Intento explicarme cuál era su mal, pero ni él tenía las ganas de describirlo
ni yo la capacidad para entenderlo.
Se
bancó estoicamente el torneo de la B Nacional, a las puteadas y aferrado a una
frágil esperanza, mientras luchaba
contra la enfermedad. La semana siguiente al triunfo por 2 a 0 contra Almirante
Brown y el regreso a ese lugar del que el Millonario nunca debería haberse ido,
entró a la biblioteca, pronunció un sintético “ahora sí” mezclado con una media
sonrisa, y pasó a buscar otro libro.
-Me
tengo que operar –resumió, antes de irse-, no sé si voy a salir vivo de ésta.
No
salió: se quedó ahí, para siempre, en un quirófano ignoto. Allá habrá ido a
juntarse con su hijo mayor, en una nube cualquiera, para hablar de todo aquello
que habían callado durante años en la tierra y así dejar de llorarlo en la
mudez.
A los
pocos días de su muerte, cuando me lo crucé en la calle, Bernardo me dijo:
-Por
lo menos vio a River otra vez en la A.
Si
todos nos habíamos aguantado el descenso a los infiernos con entereza, Bernardo
había encontrado además un consuelo a la muerte de su padre en el lugar más
sencillo y menos esperado.
Pasaron
los años. River volvió a ser River. Primero con el Pelado Almeyda, después campeón
con el Pelado Díaz, otra dirigencia luego de años de oprobio institucional, la
llegada del Muñeco Gallardo como técnico, el regreso a un juego bonito del que
ya habíamos perdido la costumbre.
Con
Bernardo seguíamos atentos la campaña de la Copa Sudamericana. Nos escribíamos
mensajes de texto, chateábamos por Facebook. Hablábamos del peligro de los
pelotazos a espaldas de Funes Mori, de Ponzio siempre al límite de la segunda
amarilla, de la inesperada y mágica zurda de Pisculichi, del invicto de todo el
año frente a los bosteros, del penal que Barovero le atajó a Gigliotti.
El
jueves siguiente al 2 a 0 a Atlético Nacional de Colombia pasé por la casa de
fotografía.
-Ahora
sí –dije, recordando la frase que años atrás había pronunciado Pascual-.

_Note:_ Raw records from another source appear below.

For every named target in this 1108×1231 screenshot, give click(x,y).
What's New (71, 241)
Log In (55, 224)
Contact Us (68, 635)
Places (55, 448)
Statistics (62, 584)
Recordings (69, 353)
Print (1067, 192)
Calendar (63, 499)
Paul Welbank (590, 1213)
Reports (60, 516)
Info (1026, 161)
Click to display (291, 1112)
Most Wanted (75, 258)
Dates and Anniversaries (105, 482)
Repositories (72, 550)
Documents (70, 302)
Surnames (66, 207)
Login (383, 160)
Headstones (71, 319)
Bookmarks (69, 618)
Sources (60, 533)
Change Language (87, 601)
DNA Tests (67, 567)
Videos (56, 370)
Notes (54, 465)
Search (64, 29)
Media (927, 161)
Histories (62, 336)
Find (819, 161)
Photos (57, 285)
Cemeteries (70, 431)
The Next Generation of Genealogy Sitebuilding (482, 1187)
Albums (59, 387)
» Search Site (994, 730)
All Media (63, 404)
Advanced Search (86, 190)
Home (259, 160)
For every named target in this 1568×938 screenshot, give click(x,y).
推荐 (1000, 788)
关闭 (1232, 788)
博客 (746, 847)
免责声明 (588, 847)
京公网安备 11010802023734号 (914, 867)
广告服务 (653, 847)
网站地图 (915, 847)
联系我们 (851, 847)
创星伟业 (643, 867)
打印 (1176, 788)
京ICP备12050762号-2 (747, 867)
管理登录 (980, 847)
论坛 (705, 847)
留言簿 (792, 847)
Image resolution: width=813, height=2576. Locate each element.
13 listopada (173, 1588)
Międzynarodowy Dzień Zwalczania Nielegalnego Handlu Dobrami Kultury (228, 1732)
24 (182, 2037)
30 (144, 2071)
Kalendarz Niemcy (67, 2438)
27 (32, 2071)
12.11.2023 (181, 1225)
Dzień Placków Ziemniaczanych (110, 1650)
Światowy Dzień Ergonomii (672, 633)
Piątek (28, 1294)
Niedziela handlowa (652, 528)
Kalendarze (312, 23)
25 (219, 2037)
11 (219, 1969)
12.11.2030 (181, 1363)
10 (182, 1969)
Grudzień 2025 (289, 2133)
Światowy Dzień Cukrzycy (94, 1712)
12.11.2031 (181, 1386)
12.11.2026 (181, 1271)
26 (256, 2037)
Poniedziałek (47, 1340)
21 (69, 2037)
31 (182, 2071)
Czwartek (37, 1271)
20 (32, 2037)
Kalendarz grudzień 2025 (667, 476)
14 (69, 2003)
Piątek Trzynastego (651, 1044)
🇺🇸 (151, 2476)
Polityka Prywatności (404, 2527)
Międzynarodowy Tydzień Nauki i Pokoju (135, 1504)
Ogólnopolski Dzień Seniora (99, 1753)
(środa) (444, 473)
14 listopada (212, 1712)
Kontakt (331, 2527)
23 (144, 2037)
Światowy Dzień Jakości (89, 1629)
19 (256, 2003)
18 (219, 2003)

¿Sufriste anoche? –le pregunté-, ¿gritaste mucho?
-No.
Ni sufrí ni grité. Lo vi en la casa de mi vieja, encerrado en la habitación.
Con papá.
Imagino
cuál habrá sido mi cara ante esas dos últimas palabras.
-En
casa de mi vieja tengo un portarretratos con una foto de papá arriba de un
mueble. Lo di vuelta, lo puse frente al televisor y le hice ver todo el partido
conmigo. Cuando terminó le dije: “ahí tenés, papá: River campeón, otra vez”.